■ PROBLEM STATEMENT: Everything in the records below must be repeated exactly, except the pictures.

■ MATERIAL SUPPLIED:
=== Section Start ===

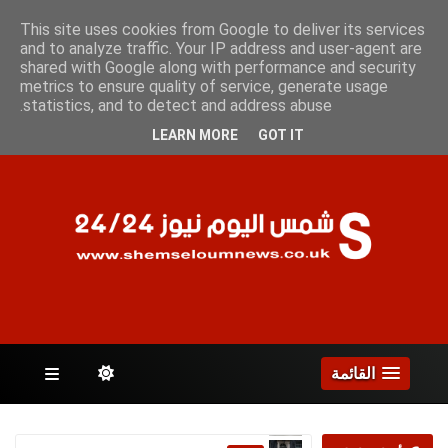
الأحد 9 أغسطس 2026
This site uses cookies from Google to deliver its services
and to analyze traffic. Your IP address and user-agent are
shared with Google along with performance and security
metrics to ensure quality of service, generate usage
الصفحات
statistics, and to detect and address abuse.
LEARN MORE
GOT IT
القائمة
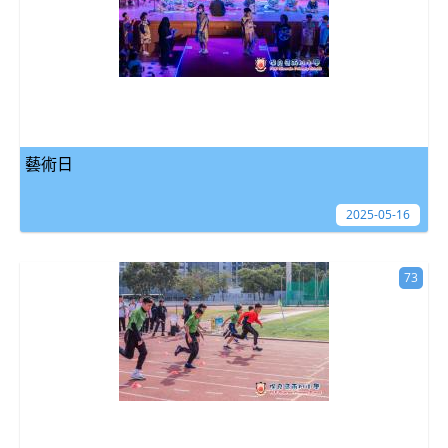
藝術日
2025-05-16
73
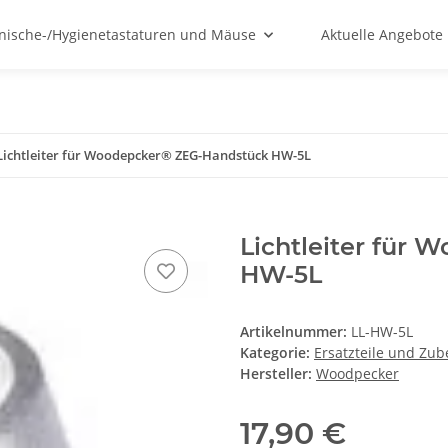
nische-/Hygienetastaturen und Mäuse
Aktuelle Angebote
Lichtleiter für Woodepcker® ZEG-Handstück HW-5L
Lichtleiter für
HW-5L
Artikelnummer:
LL-HW-5L
Kategorie:
Ersatzteile und Zub
Hersteller:
Woodpecker
17,90 €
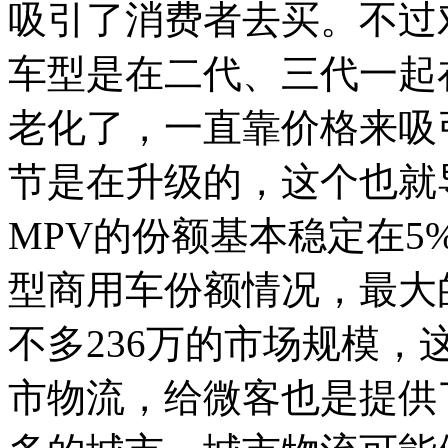
吸引了消费者去买。不过
车型是在二代、三代一起
老化了，一直靠价格来吸
节是在升级的，这个也就
MPV的份额基本稳定在5
型商用车份额情况，最大
不多236万的市场规模
市物流，给微客也是提供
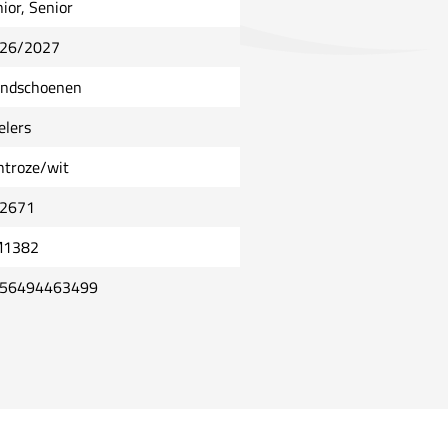
nior, Senior
26/2027
ndschoenen
elers
chtroze/wit
2671
1382
56494463499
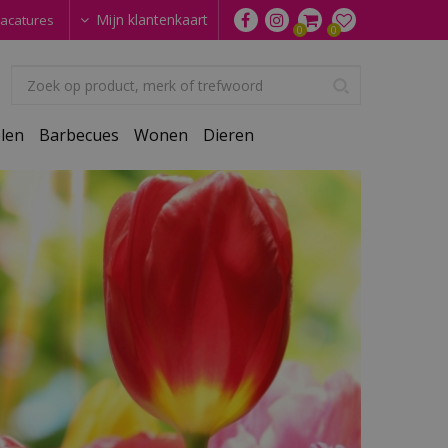
Mijn klantenkaart
acatures
len
Barbecues
Wonen
Dieren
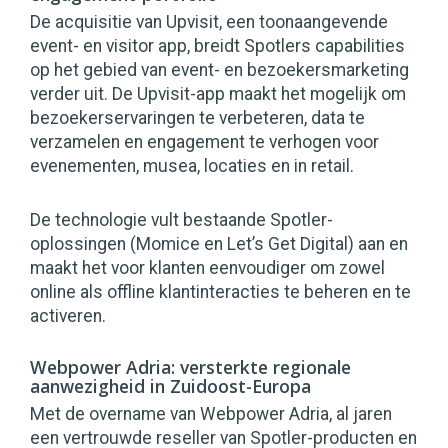
De acquisitie van Upvisit, een toonaangevende
event- en visitor app, breidt Spotlers capabilities
op het gebied van event- en bezoekersmarketing
verder uit. De Upvisit-app maakt het mogelijk om
bezoekerservaringen te verbeteren, data te
verzamelen en engagement te verhogen voor
evenementen, musea, locaties en in retail.
De technologie vult bestaande Spotler-
oplossingen (Momice en Let’s Get Digital) aan en
maakt het voor klanten eenvoudiger om zowel
online als offline klantinteracties te beheren en te
activeren.
Webpower Adria: versterkte regionale
aanwezigheid in Zuidoost-Europa
Met de overname van Webpower Adria, al jaren
een vertrouwde reseller van Spotler-producten en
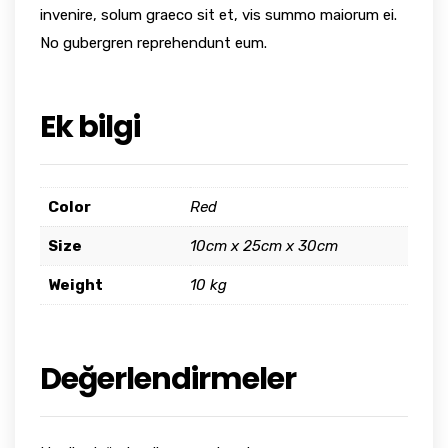
invenire, solum graeco sit et, vis summo maiorum ei.
No gubergren reprehendunt eum.
Ek bilgi
Color
Red
Size
10cm x 25cm x 30cm
Weight
10 kg
Değerlendirmeler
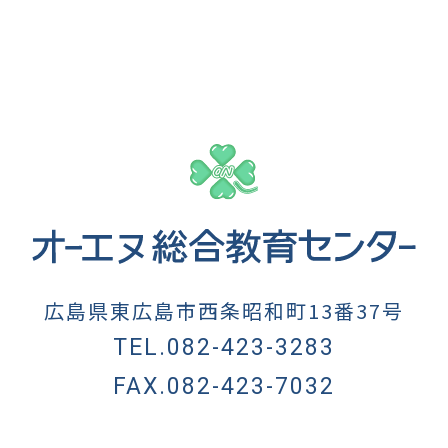
広島県東広島市西条昭和町13番37号
TEL.082-423-3283
FAX.082-423-7032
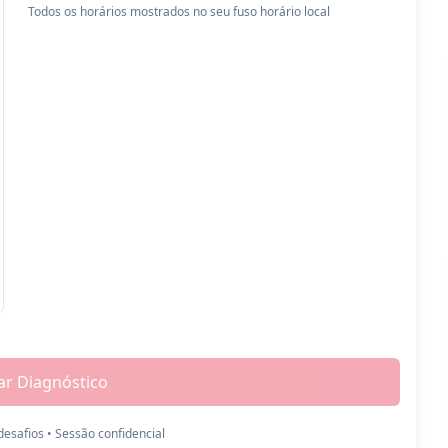
Todos os horários mostrados no seu fuso horário local
r Diagnóstico
desafios • Sessão confidencial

=== Section End ===

■ TASK ANSWER:
الأحد 9 أغسطس 2026
This site uses cookies from Google to deliver its services
and to analyze traffic. Your IP address and user-agent are
shared with Google along with performance and security
metrics to ensure quality of service, generate usage
الصفحات
statistics, and to detect and address abuse.
LEARN MORE
GOT IT
القائمة
藝術日
2025-05-16
73
nische-/Hygienetastaturen und Mäuse
Aktuelle Angebote
Lichtleiter für Woodepcker® ZEG-Handstück HW-5L
Lichtleiter für
HW-5L
Artikelnummer:
LL-HW-5L
Kategorie:
Ersatzteile und Zub
Hersteller:
Woodpecker
17,90 €
吸引了消费者去买。不过
车型是在二代、三代一起
老化了，一直靠价格来吸
节是在升级的，这个也就
MPV的份额基本稳定在5
型商用车份额情况，最大
不多236万的市场规模
市物流，给微客也是提供
nior, Senior
26/2027
ndschoenen
elers
chtroze/wit
2671
1382
56494463499
Mijn klantenkaart
acatures
len
Barbecues
Wonen
Dieren
De acquisitie van Upvisit, een toonaangevende
event- en visitor app, breidt Spotlers capabilities
op het gebied van event- en bezoekersmarketing
verder uit. De Upvisit-app maakt het mogelijk om
bezoekerservaringen te verbeteren, data te
verzamelen en engagement te verhogen voor
evenementen, musea, locaties en in retail.
De technologie vult bestaande Spotler-
oplossingen (Momice en Let’s Get Digital) aan en
maakt het voor klanten eenvoudiger om zowel
online als offline klantinteracties te beheren en te
activeren.
Webpower Adria: versterkte regionale
aanwezigheid in Zuidoost-Europa
Met de overname van Webpower Adria, al jaren
een vertrouwde reseller van Spotler-producten en
invenire, solum graeco sit et, vis summo maiorum ei.
No gubergren reprehendunt eum.
Ek bilgi
Color
Red
Size
10cm x 25cm x 30cm
Weight
10 kg
Değerlendirmeler
広島県東広島市西条昭和町13番37号
TEL.082-423-3283
FAX.082-423-7032
Todos os horários mostrados no seu fuso horário local
r Diagnóstico
desafios • Sessão confidencial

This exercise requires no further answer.